London is the financial centre of the world, it is an international city, mature in economic terms, open and accessible and is the most diverse city in Europe. London is also very central in the British economic resurgence. Therefore, London is a milestone on the road of glboal market development for the Greenland Group.
Our thoughts on the Supply in London
Supply is tight, demand is high. What is new now is the entrance of international developers. All this bodes well for the London market - a huge magnet.

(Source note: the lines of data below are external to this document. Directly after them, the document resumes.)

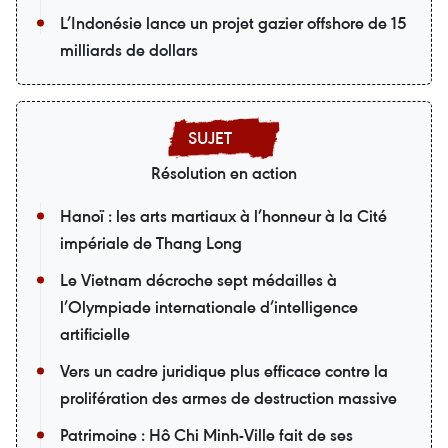
L’Indonésie lance un projet gazier offshore de 15
milliards de dollars
Résolution en action
Hanoï : les arts martiaux à l’honneur à la Cité
impériale de Thang Long
Le Vietnam décroche sept médailles à
l’Olympiade internationale d’intelligence
artificielle
Vers un cadre juridique plus efficace contre la
prolifération des armes de destruction massive
Patrimoine : Hô Chi Minh-Ville fait de ses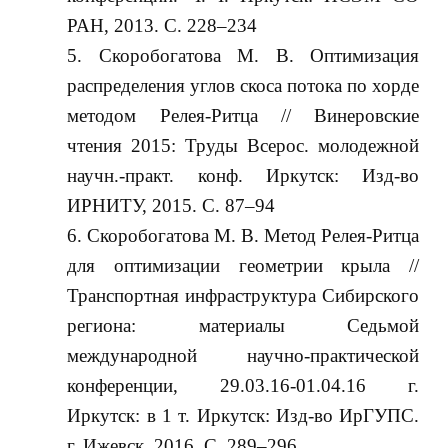
РАН, 2013. С. 228‒234
Скоробогатова М. В. Оптимизация
распределения углов скоса потока по хорде
методом Релея-Ритца // Винеровские
чтения 2015: Труды Всерос. молодежной
научн.-практ. конф. Иркутск: Изд-во
ИРНИТУ, 2015. С. 87‒94
Скоробогатова М. В. Метод Релея-Ритца
для оптимизации геометрии крыла //
Транспортная инфраструктура Сибирского
региона: материалы Седьмой
международной научно-практической
конференции, 29.03.16-01.04.16 г.
Иркутск: в 1 т. Иркутск: Изд-во ИрГУПС.
г. Ижевск, 2016. С. 289‒296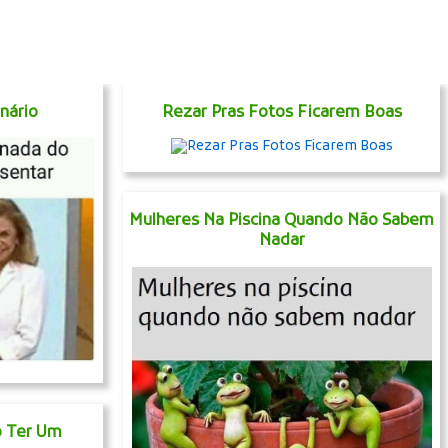
nário
Rezar Pras Fotos Ficarem Boas
Mulheres Na Piscina Quando Não Sabem
Nadar
o Ter Um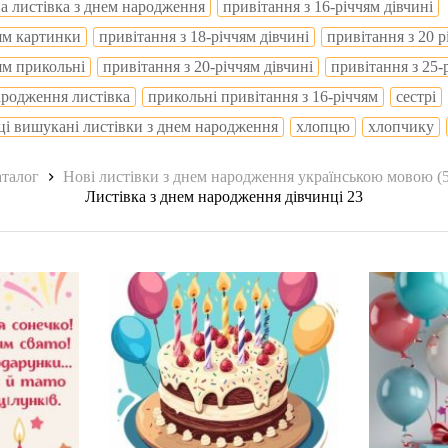
а листівка з днем народження
привітання з 16-річчям дівчині
чям картинки
привітання з 18-річчям дівчині
привітання з 20 р
ям прикольні
привітання з 20-річчям дівчині
привітання з 25-
ародження листівка
прикольні привітання з 16-річчям
сестрі
нці вишукані листівки з днем народження
хлопцю
хлопчику
на
талог
Нові листівки з днем народження українською мовою (
Листівка з днем народження дівчинці 23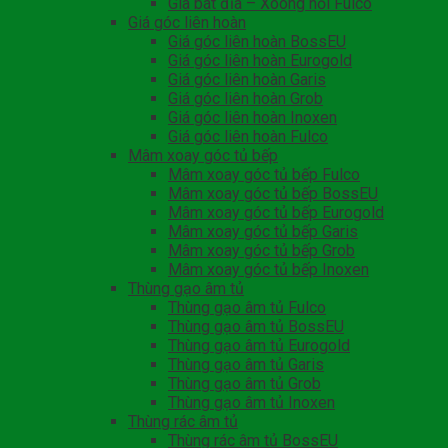
Gia bát đĩa – Xoong nồi Fulco
Giá góc liên hoàn
Giá góc liên hoàn BossEU
Giá góc liên hoàn Eurogold
Giá góc liên hoàn Garis
Giá góc liên hoàn Grob
Giá góc liên hoàn Inoxen
Giá góc liên hoàn Fulco
Mâm xoay góc tủ bếp
Mâm xoay góc tủ bếp Fulco
Mâm xoay góc tủ bếp BossEU
Mâm xoay góc tủ bếp Eurogold
Mâm xoay góc tủ bếp Garis
Mâm xoay góc tủ bếp Grob
Mâm xoay góc tủ bếp Inoxen
Thùng gạo âm tủ
Thùng gạo âm tủ Fulco
Thùng gạo âm tủ BossEU
Thùng gạo âm tủ Eurogold
Thùng gạo âm tủ Garis
Thùng gạo âm tủ Grob
Thùng gạo âm tủ Inoxen
Thùng rác âm tủ
Thùng rác âm tủ BossEU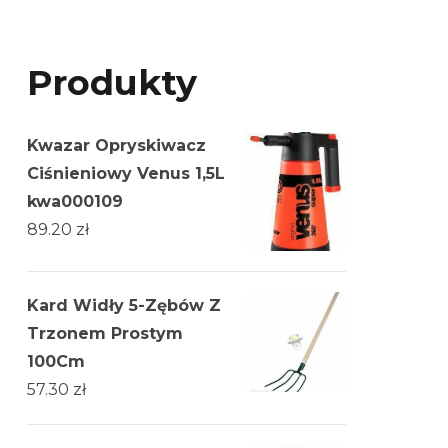
Produkty
Kwazar Opryskiwacz
Ciśnieniowy Venus 1,5L
kwa000109
89.20
zł
Kard Widły 5-Zębów Z
Trzonem Prostym
100Cm
57.30
zł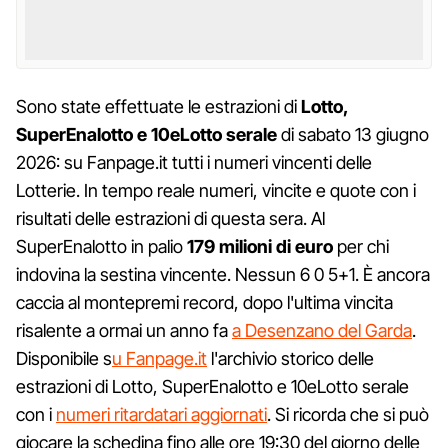
Sono state effettuate le estrazioni di
Lotto,
SuperEnalotto e 10eLotto serale
di sabato 13 giugno
2026: su Fanpage.it tutti i numeri vincenti delle
Lotterie. In tempo reale numeri, vincite e quote con i
risultati delle estrazioni di questa sera. Al
SuperEnalotto in palio
179
milioni di euro
per chi
indovina la sestina vincente. Nessun 6 0 5+1. È ancora
caccia al montepremi record, dopo l'ultima vincita
risalente a ormai un anno fa
a Desenzano del Garda
.
Disponibile s
u Fanpage.it
l'archivio storico delle
estrazioni di Lotto, SuperEnalotto e 10eLotto serale
con i
numeri ritardatari aggiornati
. Si ricorda che si può
giocare la schedina fino alle ore 19:30 del giorno delle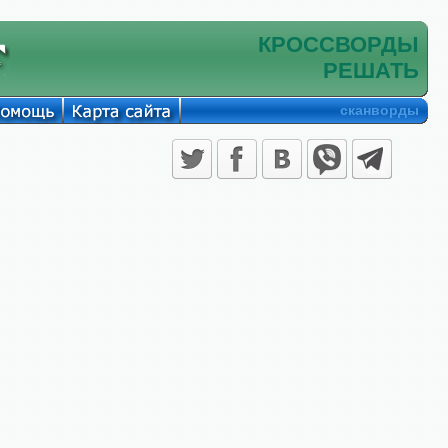
КРОССВОРДЫ
РЕШАТЬ
сканворды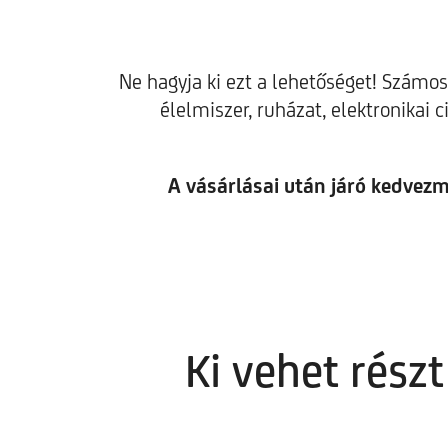
Ne hagyja ki ezt a lehetőséget! Számo
élelmiszer, ruházat, elektronikai 
A vásárlásai után járó kedvez
Ki vehet rés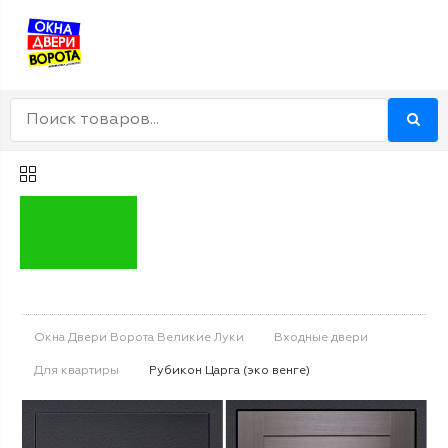
Окна Двери Ворота Великие Луки
Входные двери
Для квартиры
Рубикон Царга (эко венге)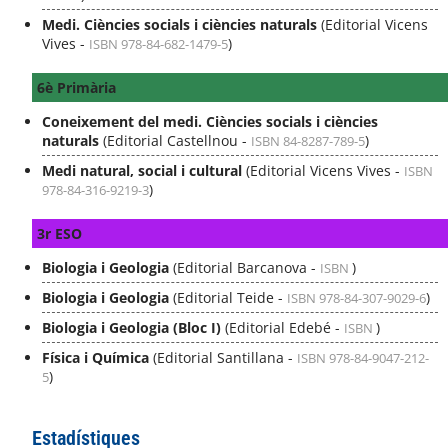
Medi. Ciències socials i ciències naturals
(Editorial Vicens
Vives -
)
ISBN 978-84-682-1479-5
6è Primària
Coneixement del medi. Ciències socials i ciències
naturals
(Editorial Castellnou -
)
ISBN 84-8287-789-5
Medi natural, social i cultural
(Editorial Vicens Vives -
ISBN
)
978-84-316-9219-3
3r ESO
Biologia i Geologia
(Editorial Barcanova -
)
ISBN
Biologia i Geologia
(Editorial Teide -
)
ISBN 978-84-307-9029-6
Biologia i Geologia (Bloc I)
(Editorial Edebé -
)
ISBN
Física i Química
(Editorial Santillana -
ISBN 978-84-9047-212-
)
5
Estadístiques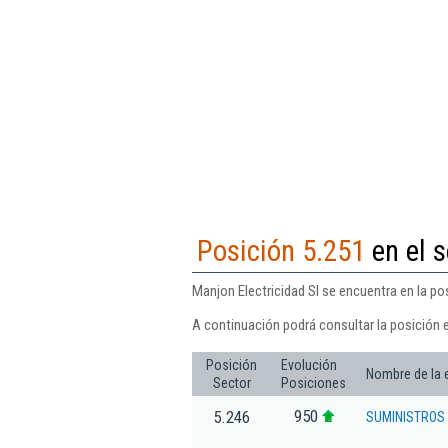
Posición 5.251
en el s
Manjon Electricidad Sl se encuentra en la pos
A continuación podrá consultar la posición e
Posición
Evolución
Nombre de la
Sector
Posiciones
950
5.246
SUMINISTROS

From a Singaporean perspective, can you not see that the supply is crazily tight in London?
Think of it this way. The entire Canary Wharf, which is now supposedly so hot, has fewer than 1,300 units in the pipeline. Already, Canary Wharf is one place in London where developers can get planning permission to build high.
A single medium sized condo development in Singapore can easily hit 500 units. Mandarin Gardens (East Coast Park), completed in 1986, has 1,000 units. Commonwealth Tower, just launched, will have a total of 845 units in two 43 storey blocks. The Pinnacle@Duxton, has almost 1,900 units.
The entire pipeline in London Canary Wharf - 1,300 units, and JLL is raving and ranting about it.
Commonwealth Tower - 845 units, just like that |
Nice blog and very interesting and useful posts.